Two sets of covariates were initially included in all models: (1) a priori: age, sex, region, and proportion of days covered (defined as ratio of total days of supply of index medication dispensed divided by days between the index date and end of follow-up); (2) other: Charlson comorbidity index [30], baseline number of prescriptions, baseline risk score, tobacco use, and Crohn’s disease behavior (for Crohn’s disease patients only) [31]. The final models included all a priori covariates and significant “other” covariates (significance level to drop out a covariate was ≥ 0.05). Based on previous publications [32, 33], which proposed a minimum of 10 events per predictor variable, the categories of anti-TNF plus IS, anti-TNF plus OCS, and anti-TNF plus IS plus OCS were combined into 1 group (anti-TNF combined) to ensure sufficient outcome events for robust multivariate analyses; in addition, multivariate analyses were only carried out for those outcome events occurring in sufficient numbers.

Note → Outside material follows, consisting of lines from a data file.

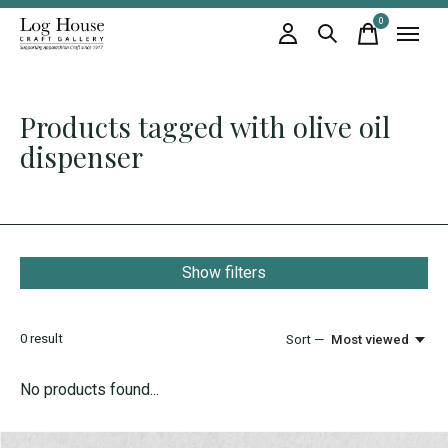
0
items
Products tagged with olive oil
dispenser
Show filters
0
result
Sort —
Most viewed
No products found...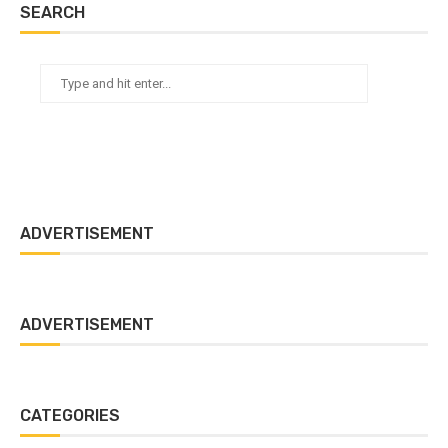
SEARCH
ADVERTISEMENT
ADVERTISEMENT
CATEGORIES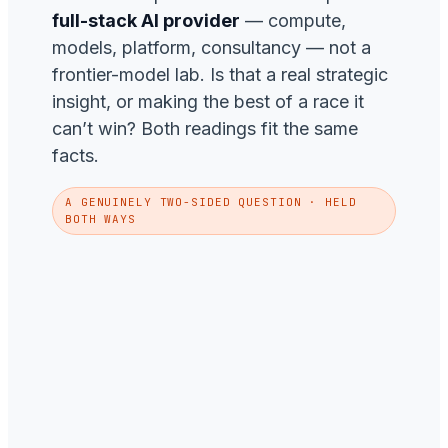
full-stack AI provider
— compute,
models, platform, consultancy — not a
frontier-model lab. Is that a real strategic
insight, or making the best of a race it
can’t win? Both readings fit the same
facts.
A GENUINELY TWO-SIDED QUESTION · HELD
BOTH WAYS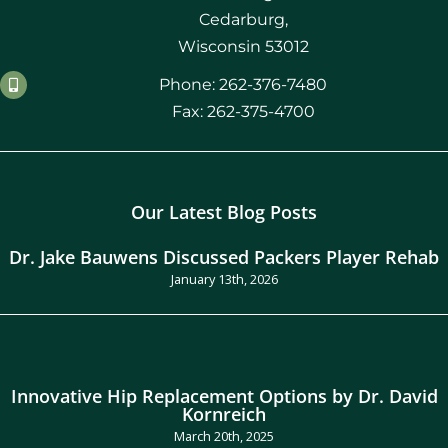
Cedarburg,
Wisconsin 53012
Phone: 262-376-7480
Fax: 262-375-4700
Our Latest Blog Posts
Dr. Jake Bauwens Discussed Packers Player Rehab
January 13th, 2026
Innovative Hip Replacement Options by Dr. David
Kornreich
March 20th, 2025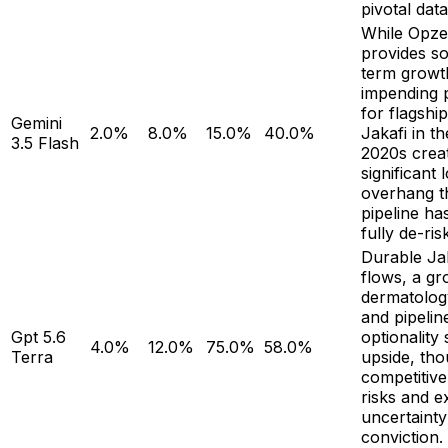
pivotal dat
While Opze
provides so
term growt
impending p
for flagshi
Gemini
2.0%
8.0%
15.0%
40.0%
Jakafi in th
3.5 Flash
2020s crea
significant
overhang t
pipeline ha
fully de-ris
Durable Ja
flows, a gr
dermatolog
and pipelin
Gpt 5.6
optionality
4.0%
12.0%
75.0%
58.0%
Terra
upside, th
competitiv
risks and e
uncertaint
conviction.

For IBD treatment-related AEs, Cox regression models were used. The proportional hazards assumption was checked for all covariates, and a time-dependent variable (interaction term of covariate with log of time) was included if the proportional hazards assumption was violated. For utilization outcomes, negative binomial regression was conducted to model the event rate (number of events per year of exposure) with the use of offset (log of exposure). A linear regression model with repeated measurement adjustment was used for annualized cost outcomes to account for the correlation between multiple treatment episodes for the same patient. As a sensitivity analysis, the cost models were weighted with the duration of follow-up.
All data transformations and statistical analyses were performed using SAS, v.9.4 (SAS Institute, Cary, NC, USA). Tests performed were 2-sided, with a significance level of 0.05. No corrections for multiple comparisons were applied.
Ethical Considerations
This article is based on real world data and does not contain any studies with human or animal subjects performed by any of the authors. All data analyzed were de-identified, as required under the US Health Insurance Portability and Accountability Act privacy rule. The dataset for this study contained no protected health information, and the use of the data was determined to be exempt from ethical approval.